_Exercise requirements_.
Give back exactly the lines of the material below, starting with the line with "Char11e (53, 1117)" and going on through the line with "Powered by Invision Community (175, 2525)".

======== Records supplied

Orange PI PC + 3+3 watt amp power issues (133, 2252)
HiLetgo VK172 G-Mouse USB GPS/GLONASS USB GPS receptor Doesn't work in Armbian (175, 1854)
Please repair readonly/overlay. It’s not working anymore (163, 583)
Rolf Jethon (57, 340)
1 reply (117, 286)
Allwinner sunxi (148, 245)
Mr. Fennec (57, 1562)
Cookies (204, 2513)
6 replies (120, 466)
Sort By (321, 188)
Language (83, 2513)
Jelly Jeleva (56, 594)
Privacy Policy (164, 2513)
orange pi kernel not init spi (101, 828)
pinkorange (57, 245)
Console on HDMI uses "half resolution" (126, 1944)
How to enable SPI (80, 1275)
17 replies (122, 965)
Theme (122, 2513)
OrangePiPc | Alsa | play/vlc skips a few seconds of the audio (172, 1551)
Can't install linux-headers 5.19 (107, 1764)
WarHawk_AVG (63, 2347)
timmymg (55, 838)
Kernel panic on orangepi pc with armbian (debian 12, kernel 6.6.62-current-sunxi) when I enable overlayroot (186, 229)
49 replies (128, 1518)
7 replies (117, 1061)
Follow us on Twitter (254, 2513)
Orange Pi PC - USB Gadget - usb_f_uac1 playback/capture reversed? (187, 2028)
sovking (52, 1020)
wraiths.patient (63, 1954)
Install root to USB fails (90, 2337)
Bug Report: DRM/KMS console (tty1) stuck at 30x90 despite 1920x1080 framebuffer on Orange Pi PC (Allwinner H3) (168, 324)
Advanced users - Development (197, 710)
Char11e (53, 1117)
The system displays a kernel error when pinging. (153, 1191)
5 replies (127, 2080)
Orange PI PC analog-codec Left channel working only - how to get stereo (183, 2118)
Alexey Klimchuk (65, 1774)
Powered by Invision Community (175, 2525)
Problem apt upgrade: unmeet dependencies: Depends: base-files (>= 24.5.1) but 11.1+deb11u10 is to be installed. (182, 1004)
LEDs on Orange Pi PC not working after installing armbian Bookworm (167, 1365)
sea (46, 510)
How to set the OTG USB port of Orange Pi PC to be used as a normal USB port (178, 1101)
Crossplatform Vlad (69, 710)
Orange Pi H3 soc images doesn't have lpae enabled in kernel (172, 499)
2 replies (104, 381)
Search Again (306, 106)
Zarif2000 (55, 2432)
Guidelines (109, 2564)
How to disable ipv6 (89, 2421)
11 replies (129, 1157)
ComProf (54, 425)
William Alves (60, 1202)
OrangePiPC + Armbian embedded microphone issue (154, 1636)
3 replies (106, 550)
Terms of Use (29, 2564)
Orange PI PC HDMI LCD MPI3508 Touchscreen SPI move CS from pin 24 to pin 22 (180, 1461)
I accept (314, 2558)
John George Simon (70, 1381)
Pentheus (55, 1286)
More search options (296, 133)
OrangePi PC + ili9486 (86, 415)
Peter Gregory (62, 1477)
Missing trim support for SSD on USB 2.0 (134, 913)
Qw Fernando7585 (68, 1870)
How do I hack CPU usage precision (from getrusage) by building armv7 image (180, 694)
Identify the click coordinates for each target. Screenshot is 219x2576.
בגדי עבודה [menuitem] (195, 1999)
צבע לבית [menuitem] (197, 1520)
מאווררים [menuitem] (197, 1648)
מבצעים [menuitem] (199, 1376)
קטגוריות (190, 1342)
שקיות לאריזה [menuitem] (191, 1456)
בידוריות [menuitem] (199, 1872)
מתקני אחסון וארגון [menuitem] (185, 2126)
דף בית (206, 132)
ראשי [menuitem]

================

_Task result_.
Char11e (53, 1117)
The system displays a kernel error when pinging. (153, 1191)
5 replies (127, 2080)
Orange PI PC analog-codec Left channel working only - how to get stereo (183, 2118)
Alexey Klimchuk (65, 1774)
Powered by Invision Community (175, 2525)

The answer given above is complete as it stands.